Als het medicijn tegen Alzheimer, aids of kanker ooit wordt gevonden, dan danken we dat aan de muis.
Vandaag nemen drie wetenschappers de Nobelprijs voor de geneeskunde in ontvangst voor hun baanbrekende onderzoek in de knock-out muis technologie. Gezien de grote rol die de muis in de biomedische wetenschap speelt zou ik willen beargumenteren dat het eigenlijk de genetisch gemodificeerde laboratoriummuis is die deze Nobelprijs verdient.
Met behulp van de knock-out muis technologie die de Nobelprijswinnaars Oliver Smithies, Mario R. Capechhi en Martin J. Evans in de jaren tachtig ontwikkelden kunnen gericht bepaalde genen bij de muis worden uitgeschakeld. Deze technologie is het begin geweest van een ware revolutie in de muizenbiotechnologie.
Binnen de biologie is het genetisch modificeren van muizen min of meer een standaardprocedure geworden. Muizengenen worden uitgeschakeld, aangeschakeld, en zelfs vervangen door genen van de mens. Miljoenen van dit soort biotech muizen bevolken laboratoria over de gehele wereld.

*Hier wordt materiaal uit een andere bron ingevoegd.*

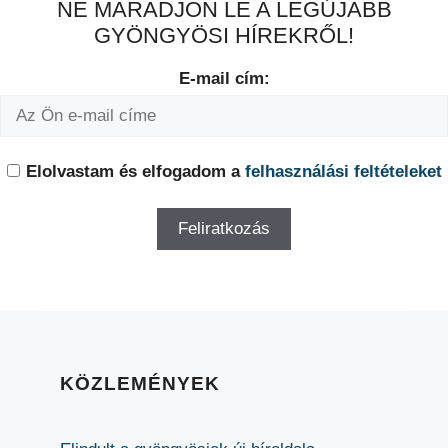
NE MARADJON LE A LEGÚJABB
GYÖNGYÖSI HÍREKRŐL!
E-mail cím:
Elolvastam és elfogadom a
felhasználási feltételeket
KÖZLEMÉNYEK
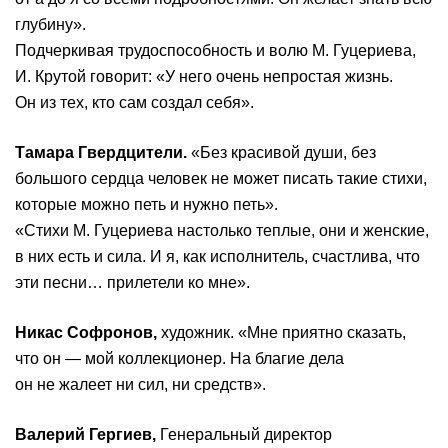
глубину».
Подчеркивая трудоспособность и волю М. Гуцериева,
И. Крутой говорит: «У него очень непростая жизнь.
Он из тех, кто сам создал себя».
Тамара Гвердцители.
«Без красивой души, без
большого сердца человек не может писать такие стихи,
которые можно петь и нужно петь».
«Стихи М. Гуцериева настолько теплые, они и женские,
в них есть и сила. И я, как исполнитель, счастлива, что
эти песни… прилетели ко мне».
Никас Софронов,
художник. «Мне приятно сказать,
что он — мой коллекционер. На благие дела
он не жалеет ни сил, ни средств».
Валерий Гергиев,
Генеральный директор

Deze biotech muizen zijn geen ordinaire laboratoriummuizen maar high tech ’muismodellen’. De B6.129-Gasttm1(INS)Ez/J bijvoorbeeld, een muis die drager is van het menselijke gen voor insuline, het eiwit dat betrokken is bij suikerziekte, is een van de vele muismodellen voor diabetes die zijn te bestellen bij Jackson Laboratorium. Dit nonprofit muizenlaboratorium in de Verenigde Staten heeft meer dan 3000 muizenstammen op voorraad. Tussen deze muizenstammen bevinden zich muismodellen voor onder andere obesitas, allerlei vormen van kanker, epilepsie, Parkinson en Huntington. Voor biomedische onderzoekers zijn deze muizen ideale proefdieren. Niet alleen omdat ze inzicht kunnen geven in het ontstaan van ziektes, maar ook omdat in deze muizen de werking van nieuwe medicijnen kan worden getest. Met zijn menselijke genen kan de muis dienen als genetische stand in voor de mens in het biomedisch onderzoek.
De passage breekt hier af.